When reporting such activity, detailed information – such as date, time, location and videos or photos – would be useful in helping NParks identify and engage the feeders, he added.

Enforcement action against feeders is one of several ways the board tackles this issue.

For example, NParks partners the Agency for Integrated Care (AIC), Municipal Services Office, People’s Association, and town councils to understand the motivations of repeat offenders and discourage them from continuing to feed wildlife, according to the Ministry of National Development (MND) in a written reply to a parliamentary question in November.

“For example, some may feed wildlife due to loneliness, or because they are concerned that the animals are not getting enough food in the wild,” said MND.

NParks engages different groups within the community, such as the young through talks in school and the elderly through presentations and interactions with its staff, the board said.

These are part of the board’s science-based approach to mitigate issues concerning birds that are seen as pests, which also includes habitat modification, as well as culling. Since April 2019, the board has reduced culling operations in relation to such complaints, reported The Straits Times in 2020. 

Culling had been the dominant means of pest bird control but proved ineffective, with complaints about birds increasing by 140 per cent between 2014 and 2020. 

Ms Boopal of Acres said these new, non-lethal measures may result in the reduction of the pigeon population in five years if carried out “intensively”, although the disruption caused by the Covid-19 pandemic may delay its effect.

A Nee Soon Town Council spokesman said: “The reality is, while these approaches have been partially effective, human behaviours such as continued errant feeding and food littering are difficult to eradicate. 

“The problem will not go away by adopting a single approach but mitigated through collective effort with the community.” 

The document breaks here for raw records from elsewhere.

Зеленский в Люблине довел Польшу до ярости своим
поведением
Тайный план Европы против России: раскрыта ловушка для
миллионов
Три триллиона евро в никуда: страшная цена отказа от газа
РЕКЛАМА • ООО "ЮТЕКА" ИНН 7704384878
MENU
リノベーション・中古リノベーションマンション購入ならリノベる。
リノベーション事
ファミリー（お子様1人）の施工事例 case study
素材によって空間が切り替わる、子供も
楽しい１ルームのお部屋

To soften the impact of these birds on the cleanliness of public places, some town councils have stepped up their cleaning efforts, among other measures.

Mr Lim Biow Chuan, MP for Mountbatten SMC, said the town council has installed bird spikes on beams and bird nettings around the Old Airport Road hawker centre, which is located in his constituency.

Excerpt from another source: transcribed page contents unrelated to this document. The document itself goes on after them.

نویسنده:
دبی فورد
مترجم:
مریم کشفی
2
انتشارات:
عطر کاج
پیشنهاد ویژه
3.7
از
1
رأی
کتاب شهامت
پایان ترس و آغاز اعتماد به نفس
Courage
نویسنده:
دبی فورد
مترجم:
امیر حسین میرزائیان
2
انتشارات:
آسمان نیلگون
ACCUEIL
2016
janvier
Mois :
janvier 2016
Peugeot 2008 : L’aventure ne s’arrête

“These measures are implemented to discourage pigeons from perching in the area, thereby minimising the overall pigeon population,” he said.

“We have also taken steps to enhance cleanliness within the premises. The cleaners have been informed to intensify efforts in clearing and cleaning dishes on return tray racks, to prevent birds from feeding on leftover food.”

In the meantime, those in afflicted areas will have to contend with the problem in the best way they can.

Mr Vetharethinam Vairavanathan, who works at an Indian food stall in the Old Airport Road hawker centre, told ST he has resorted to using a laser pointer at the birds that gather on the rafters of his stall, on parts of the overhead piping at the food centre not lined with spikes. 

“The minute I sit down for my break, they fly in,” the 52-year-old lamented.  “It’s hard to rest.”